Local men are encouraged to cut the shaving during November to support a very worthy cause.
‘No Shave November’ is meant to both bolster awareness of and raise research funds for prostate cancer – a disease that affects one in seven men.
“Let’s see what we can do as a whole community,” said David Stadelmann, event organizer, adding that funds raised via the campaign will go towards prostate cancer research.
On Nov. 30th, participants are also asked to take both a ‘before shave’ and ‘after shave’ picture and post it (on the Facebook page). Collected donations can also be dropped off through the month at the Stettler RBC or by email transfer to email@example.com.
“On December 1st, we will announce the total raised and donate it to the Cancer Society.”
Stadelmann noted that this year marks RBC’s 150th anniversary as a company in Canada.
“They nominated different branch employees all over Canada and then gave money for us to go out and do something charitable with it,” he said.
“So I thought, let’s try and grow this (No Shave November) into something bigger, and to also make it really about the community,” he explained, adding he went with the moniker of ‘No Shave November’ over ‘Movember’ so as to also encourage women to support the cause as well. They can even take part by not shaving their legs if they choose, he added.
In the meantime, he has also set up a Facebook page at ‘Stettler No Shave November 2019’.

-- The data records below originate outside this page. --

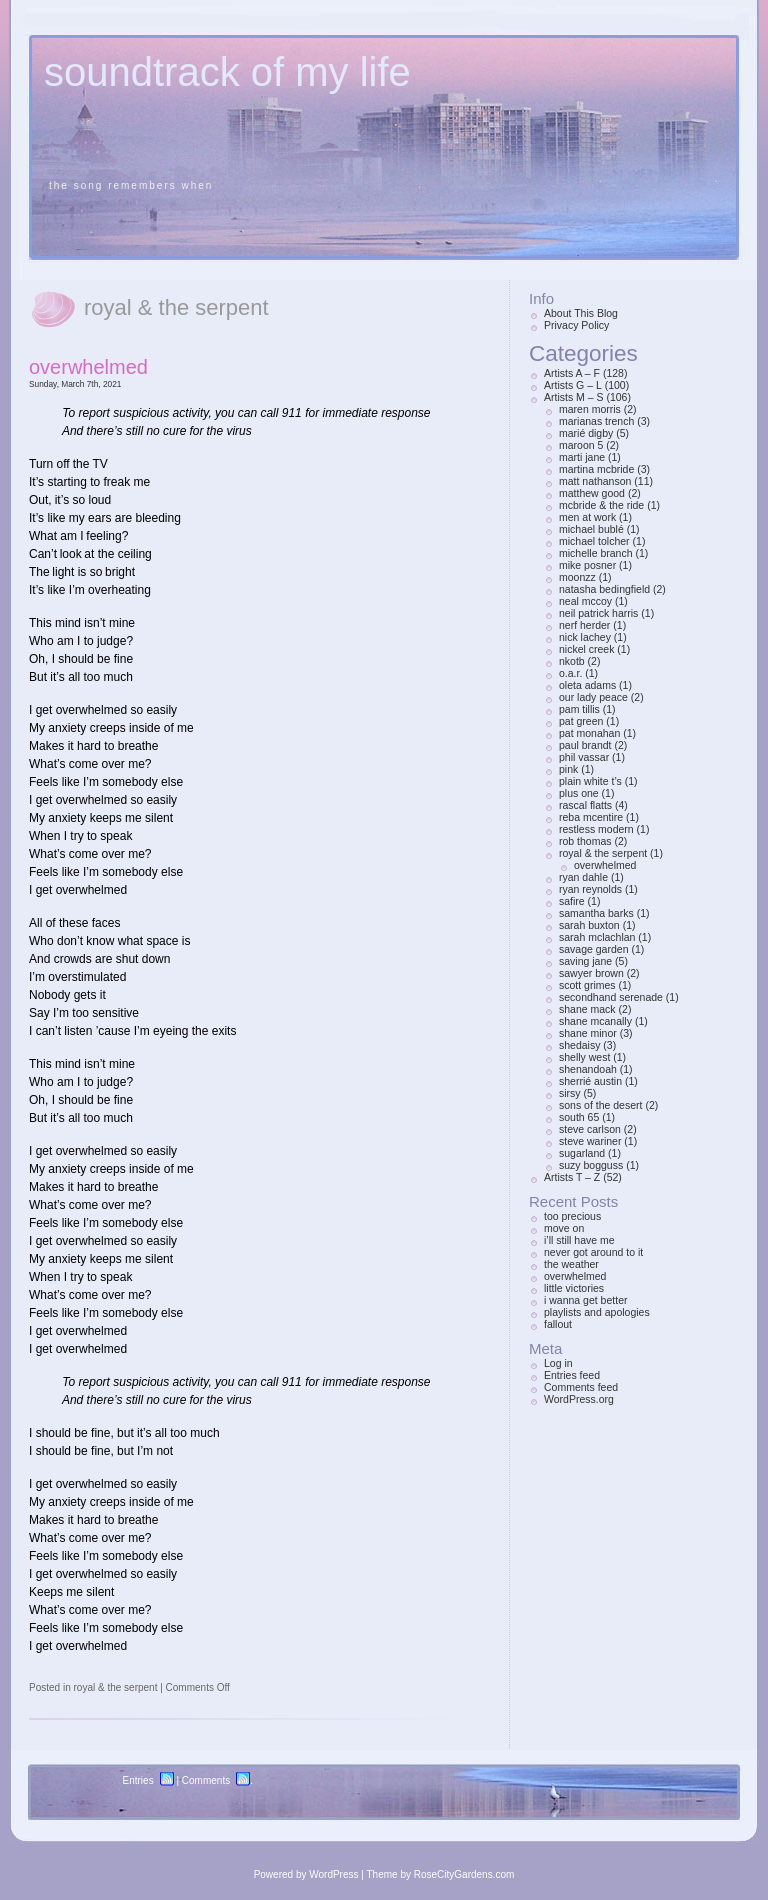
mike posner (587, 565)
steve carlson (590, 1129)
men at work (587, 517)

According to Prostate Cancer Canada (PCC), prostate cancer is the most common cancer to affect Canadian men.
Prostate cancer is a disease where some prostate cells have lost normal control of growth and division. They no longer function as healthy cells.
The latest statistics from 2017 showed that 21,300 Canadian men were diagnosed with the disease that year, and 4,100 were expected to die from it that year as well.
It can be slow-growing and some men who develop prostate cancer may live many years without ever having the cancer detected.
“It is important to get screened regularly so that if you do develop prostate cancer, the appropriate action can be taken. A significant proportion of prostate cancers, if untreated, may have serious consequences,” notes the PCC web site.
Again according to the Prostate Cancer Canada, “Age is the strongest risk factor for prostate cancer. Your risk increases as you get older. Prostate cancer mainly affects men over the age of 50, and the majority of cases are diagnosed in men over age 65. Prostate Cancer Canada recommends that men should discuss getting a PSA test with their doctor when they are 50.
“If you think you are at higher than average risk, you should consider having this discussion earlier.”
As Stadelmann pointed out, awareness about prostate cancer these days is relatively strong – what’s needed more than ever are the research dollars.
“Now it’s about bringing money in and doing something more about it,” he said.
”I hope it’s a cause that we as a community can rally around.”